**To do**
The entries below are to be reproduced in full, exactly as written.

**Material for the task**
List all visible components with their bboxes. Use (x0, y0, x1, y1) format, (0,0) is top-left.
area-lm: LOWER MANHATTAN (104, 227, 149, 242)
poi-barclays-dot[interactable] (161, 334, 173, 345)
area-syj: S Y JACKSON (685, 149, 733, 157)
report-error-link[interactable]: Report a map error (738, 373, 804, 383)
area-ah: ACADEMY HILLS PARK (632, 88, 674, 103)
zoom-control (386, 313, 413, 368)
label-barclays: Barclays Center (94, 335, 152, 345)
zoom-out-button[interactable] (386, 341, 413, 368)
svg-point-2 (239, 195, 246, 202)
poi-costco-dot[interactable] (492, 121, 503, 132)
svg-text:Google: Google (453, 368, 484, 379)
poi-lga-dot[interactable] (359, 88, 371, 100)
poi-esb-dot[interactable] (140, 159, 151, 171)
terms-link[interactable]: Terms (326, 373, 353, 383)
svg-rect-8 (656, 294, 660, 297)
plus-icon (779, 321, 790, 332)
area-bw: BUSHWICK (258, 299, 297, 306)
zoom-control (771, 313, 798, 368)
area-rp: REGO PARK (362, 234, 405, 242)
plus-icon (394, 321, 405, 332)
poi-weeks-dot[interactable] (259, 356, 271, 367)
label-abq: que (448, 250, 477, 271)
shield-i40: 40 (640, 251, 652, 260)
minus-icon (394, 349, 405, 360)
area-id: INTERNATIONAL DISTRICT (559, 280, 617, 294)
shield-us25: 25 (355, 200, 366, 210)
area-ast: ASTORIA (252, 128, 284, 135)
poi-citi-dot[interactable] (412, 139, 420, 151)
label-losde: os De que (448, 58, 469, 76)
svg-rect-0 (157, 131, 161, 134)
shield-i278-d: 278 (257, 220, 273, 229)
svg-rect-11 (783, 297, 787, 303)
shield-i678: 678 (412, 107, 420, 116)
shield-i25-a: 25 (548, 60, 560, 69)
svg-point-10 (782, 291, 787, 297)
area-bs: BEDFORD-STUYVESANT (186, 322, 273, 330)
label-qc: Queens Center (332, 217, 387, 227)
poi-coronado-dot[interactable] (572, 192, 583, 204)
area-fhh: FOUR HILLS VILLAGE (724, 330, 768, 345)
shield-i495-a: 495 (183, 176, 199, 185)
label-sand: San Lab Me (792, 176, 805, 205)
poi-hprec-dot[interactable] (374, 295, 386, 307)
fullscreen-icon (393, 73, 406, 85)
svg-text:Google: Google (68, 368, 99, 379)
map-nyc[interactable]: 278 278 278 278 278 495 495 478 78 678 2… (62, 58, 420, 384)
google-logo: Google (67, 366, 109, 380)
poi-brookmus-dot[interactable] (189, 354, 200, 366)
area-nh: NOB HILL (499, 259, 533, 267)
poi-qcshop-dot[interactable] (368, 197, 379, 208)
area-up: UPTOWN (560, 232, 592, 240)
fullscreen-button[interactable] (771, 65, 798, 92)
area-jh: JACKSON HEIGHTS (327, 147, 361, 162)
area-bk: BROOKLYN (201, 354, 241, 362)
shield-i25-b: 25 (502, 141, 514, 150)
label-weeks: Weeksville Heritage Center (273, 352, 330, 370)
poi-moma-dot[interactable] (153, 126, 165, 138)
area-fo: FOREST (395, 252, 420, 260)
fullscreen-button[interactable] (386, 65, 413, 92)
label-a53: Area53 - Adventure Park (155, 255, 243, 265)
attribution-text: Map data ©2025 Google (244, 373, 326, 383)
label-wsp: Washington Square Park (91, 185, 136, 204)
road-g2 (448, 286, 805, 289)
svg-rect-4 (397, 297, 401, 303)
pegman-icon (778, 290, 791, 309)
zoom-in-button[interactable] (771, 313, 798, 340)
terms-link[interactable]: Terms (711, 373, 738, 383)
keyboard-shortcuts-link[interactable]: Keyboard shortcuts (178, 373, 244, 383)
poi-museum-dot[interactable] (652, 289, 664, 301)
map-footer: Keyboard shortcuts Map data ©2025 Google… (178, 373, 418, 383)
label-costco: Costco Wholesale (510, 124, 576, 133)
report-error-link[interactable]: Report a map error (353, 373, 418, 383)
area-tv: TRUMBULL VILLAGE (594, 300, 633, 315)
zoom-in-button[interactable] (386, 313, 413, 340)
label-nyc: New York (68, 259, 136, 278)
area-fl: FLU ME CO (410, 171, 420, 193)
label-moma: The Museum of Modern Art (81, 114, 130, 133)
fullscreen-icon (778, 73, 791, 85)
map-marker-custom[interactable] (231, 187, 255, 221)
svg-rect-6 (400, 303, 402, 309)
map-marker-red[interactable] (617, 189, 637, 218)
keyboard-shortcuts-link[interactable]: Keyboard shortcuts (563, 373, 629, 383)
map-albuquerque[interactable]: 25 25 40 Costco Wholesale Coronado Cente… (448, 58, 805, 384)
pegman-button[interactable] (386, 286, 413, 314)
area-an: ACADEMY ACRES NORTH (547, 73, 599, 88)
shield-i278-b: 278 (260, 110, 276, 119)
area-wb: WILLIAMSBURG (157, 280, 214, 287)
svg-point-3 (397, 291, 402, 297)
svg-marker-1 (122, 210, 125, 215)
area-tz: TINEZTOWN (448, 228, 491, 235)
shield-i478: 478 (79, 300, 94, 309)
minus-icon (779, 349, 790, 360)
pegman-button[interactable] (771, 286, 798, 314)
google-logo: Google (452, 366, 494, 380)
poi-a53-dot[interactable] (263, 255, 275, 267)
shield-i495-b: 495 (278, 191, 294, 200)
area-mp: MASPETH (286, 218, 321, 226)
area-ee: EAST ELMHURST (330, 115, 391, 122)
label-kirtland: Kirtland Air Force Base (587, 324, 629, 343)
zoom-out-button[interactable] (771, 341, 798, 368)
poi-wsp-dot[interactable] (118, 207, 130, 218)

**Your response**
List all visible components with their bboxes. Use (x0, y0, x1, y1) format, (0,0) is top-left.
area-lm: LOWER MANHATTAN (104, 227, 149, 242)
poi-barclays-dot[interactable] (161, 334, 173, 345)
area-syj: S Y JACKSON (685, 149, 733, 157)
report-error-link[interactable]: Report a map error (738, 373, 804, 383)
area-ah: ACADEMY HILLS PARK (632, 88, 674, 103)
zoom-control (386, 313, 413, 368)
label-barclays: Barclays Center (94, 335, 152, 345)
zoom-out-button[interactable] (386, 341, 413, 368)
svg-point-2 (239, 195, 246, 202)
poi-costco-dot[interactable] (492, 121, 503, 132)
svg-text:Google: Google (453, 368, 484, 379)
poi-lga-dot[interactable] (359, 88, 371, 100)
poi-esb-dot[interactable] (140, 159, 151, 171)
terms-link[interactable]: Terms (326, 373, 353, 383)
svg-rect-8 (656, 294, 660, 297)
plus-icon (779, 321, 790, 332)
area-bw: BUSHWICK (258, 299, 297, 306)
zoom-control (771, 313, 798, 368)
area-rp: REGO PARK (362, 234, 405, 242)
plus-icon (394, 321, 405, 332)
poi-weeks-dot[interactable] (259, 356, 271, 367)
label-abq: que (448, 250, 477, 271)
shield-i40: 40 (640, 251, 652, 260)
minus-icon (394, 349, 405, 360)
area-id: INTERNATIONAL DISTRICT (559, 280, 617, 294)
shield-us25: 25 (355, 200, 366, 210)
area-ast: ASTORIA (252, 128, 284, 135)
poi-citi-dot[interactable] (412, 139, 420, 151)
label-losde: os De que (448, 58, 469, 76)
svg-rect-0 (157, 131, 161, 134)
shield-i278-d: 278 (257, 220, 273, 229)
svg-rect-11 (783, 297, 787, 303)
shield-i678: 678 (412, 107, 420, 116)
shield-i25-a: 25 (548, 60, 560, 69)
svg-point-10 (782, 291, 787, 297)
area-bs: BEDFORD-STUYVESANT (186, 322, 273, 330)
label-qc: Queens Center (332, 217, 387, 227)
poi-coronado-dot[interactable] (572, 192, 583, 204)
area-fhh: FOUR HILLS VILLAGE (724, 330, 768, 345)
shield-i495-a: 495 (183, 176, 199, 185)
label-sand: San Lab Me (792, 176, 805, 205)
poi-hprec-dot[interactable] (374, 295, 386, 307)
fullscreen-icon (393, 73, 406, 85)
svg-text:Google: Google (68, 368, 99, 379)
map-nyc[interactable]: 278 278 278 278 278 495 495 478 78 678 2… (62, 58, 420, 384)
google-logo: Google (67, 366, 109, 380)
poi-brookmus-dot[interactable] (189, 354, 200, 366)
area-nh: NOB HILL (499, 259, 533, 267)
poi-qcshop-dot[interactable] (368, 197, 379, 208)
area-up: UPTOWN (560, 232, 592, 240)
fullscreen-button[interactable] (771, 65, 798, 92)
area-jh: JACKSON HEIGHTS (327, 147, 361, 162)
area-bk: BROOKLYN (201, 354, 241, 362)
shield-i25-b: 25 (502, 141, 514, 150)
label-weeks: Weeksville Heritage Center (273, 352, 330, 370)
poi-moma-dot[interactable] (153, 126, 165, 138)
area-fo: FOREST (395, 252, 420, 260)
fullscreen-button[interactable] (386, 65, 413, 92)
label-a53: Area53 - Adventure Park (155, 255, 243, 265)
attribution-text: Map data ©2025 Google (244, 373, 326, 383)
label-wsp: Washington Square Park (91, 185, 136, 204)
road-g2 (448, 286, 805, 289)
svg-rect-4 (397, 297, 401, 303)
pegman-icon (778, 290, 791, 309)
zoom-in-button[interactable] (771, 313, 798, 340)
terms-link[interactable]: Terms (711, 373, 738, 383)
keyboard-shortcuts-link[interactable]: Keyboard shortcuts (178, 373, 244, 383)
poi-museum-dot[interactable] (652, 289, 664, 301)
map-footer: Keyboard shortcuts Map data ©2025 Google… (178, 373, 418, 383)
label-costco: Costco Wholesale (510, 124, 576, 133)
report-error-link[interactable]: Report a map error (353, 373, 418, 383)
area-tv: TRUMBULL VILLAGE (594, 300, 633, 315)
zoom-in-button[interactable] (386, 313, 413, 340)
label-nyc: New York (68, 259, 136, 278)
area-fl: FLU ME CO (410, 171, 420, 193)
label-moma: The Museum of Modern Art (81, 114, 130, 133)
fullscreen-icon (778, 73, 791, 85)
map-marker-custom[interactable] (231, 187, 255, 221)
svg-rect-6 (400, 303, 402, 309)
map-marker-red[interactable] (617, 189, 637, 218)
keyboard-shortcuts-link[interactable]: Keyboard shortcuts (563, 373, 629, 383)
map-albuquerque[interactable]: 25 25 40 Costco Wholesale Coronado Cente… (448, 58, 805, 384)
pegman-button[interactable] (386, 286, 413, 314)
area-an: ACADEMY ACRES NORTH (547, 73, 599, 88)
shield-i278-b: 278 (260, 110, 276, 119)
area-wb: WILLIAMSBURG (157, 280, 214, 287)
svg-point-3 (397, 291, 402, 297)
svg-marker-1 (122, 210, 125, 215)
area-tz: TINEZTOWN (448, 228, 491, 235)
shield-i478: 478 (79, 300, 94, 309)
minus-icon (779, 349, 790, 360)
pegman-button[interactable] (771, 286, 798, 314)
google-logo: Google (452, 366, 494, 380)
poi-a53-dot[interactable] (263, 255, 275, 267)
shield-i495-b: 495 (278, 191, 294, 200)
area-mp: MASPETH (286, 218, 321, 226)
area-ee: EAST ELMHURST (330, 115, 391, 122)
label-kirtland: Kirtland Air Force Base (587, 324, 629, 343)
zoom-out-button[interactable] (771, 341, 798, 368)
poi-wsp-dot[interactable] (118, 207, 130, 218)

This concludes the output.